In a third approach, a therapist would aim to address the problem indirectly using the patient’s own philosophy of life within the treatment. This might include exploring ways the patient can make better use of his resources and tradition (e.g., by examining a range of beliefs within the patient’s own denomination, or misconceptions about the spiritual nature of AA). Here it is helpful for therapists to appreciate how different world views and spiritual traditions address existential concerns, such as identity. For example, in the Judeo-Christian tradition each individual is contingent (as created), broken (sinful) and in need of healing (forgiveness and transformation), and loved unconditionally; in the Buddhist tradition, each individual is at one with the universe, unhappy but capable of self-emptying and of enlightenment; in a secular Western view, each individual is limited by bias but evolving, ultimately alone but capable of living with integrity.

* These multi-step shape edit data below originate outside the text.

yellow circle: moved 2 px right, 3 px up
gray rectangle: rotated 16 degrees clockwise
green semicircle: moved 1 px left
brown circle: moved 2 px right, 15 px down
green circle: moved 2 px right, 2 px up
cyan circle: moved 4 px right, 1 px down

A fourth approach would be to address the problem directly together using a shared perspective, ranging from the therapist’s agreement on the importance of hope, meaning, world view, or a caring community to the prescriptive use of shared values, beliefs, or practices (e.g., meditation or scripture) in the treatment. This fourth approach requires particularly careful attention to transference, countertransference, boundary, and consent issues.

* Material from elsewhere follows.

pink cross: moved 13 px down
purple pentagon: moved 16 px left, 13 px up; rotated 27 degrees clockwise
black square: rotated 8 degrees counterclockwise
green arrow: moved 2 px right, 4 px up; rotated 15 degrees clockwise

A number of factors are relevant in deciding which of these approaches to take. The first is the patient’s need—whether for growth, adjustment, or problem solving. This in turn influences the nature, primary aims, and timing of the work—for example, psychological insight into a maladaptive pattern or resolution of a conflict. These in turn influence the degree of direct support needed and the amount of interpersonal closeness that is appropriate. Additional factors include the patient’s existential concerns—for example, related to hope or identity—and the spiritual options under consideration, the importance of spirituality in his life, his presenting problem and attitude toward treatment, the concern of the patient to integrate psychological with other perspectives; the availability of outside philosophically or spiritual resources, and the therapist’s own knowledge and preferred style. Dual relationships, for example, being a treater as well as a fellow member of the same religious community, complicate the transference, countertransference, and boundary aspects of taking one or another approach.

5. Remaining Challenges

The framework for integrated treatment suggested here raises a number of challenging questions: Which aspect of a depressed individual’s condition should have priority, and which should receive a spiritually oriented approach? What is the relationship of the important biological and genetic components of serious depression to its spiritual dimension [41]? What is the importance of the patient’s and the clinician’s world view in formulating the goals of spiritual care? What boundaries are important to maintain in dealing with religious and spiritual issues, for example, regarding disclosure of the therapist’s own world view? What are the pitfalls of either neglecting or overemphasizing spirituality? Partial answers are emerging from the literature on addressing spiritual issues generally in psychotherapy [42]. Fuller answers, still emerging from work with patients struggling with depressive concerns, are needed to elucidate more clearly the mechanism of action of spiritually oriented interventions and to establish best practices in providing integrated, whole person care.

6. Conclusion

Interest continues to grow in understanding the place of spirituality in depression, but consensus has been difficult to achieve about how best to approach the intertwined emotional, existential, and spiritual dimensions of patients’ depressive concerns. The framework suggested here emphasizes the need for clinicians to consider a broad range of diagnostic categories and dynamic concerns arising in depressive conditions, to recognize the existential dimension of these concerns in areas such as identity and hope that are causing emotional distress, to identify corresponding goals for an appropriately helpful spirituality, and to select interventions accordingly, so as to provide individualized, comprehensive treatment.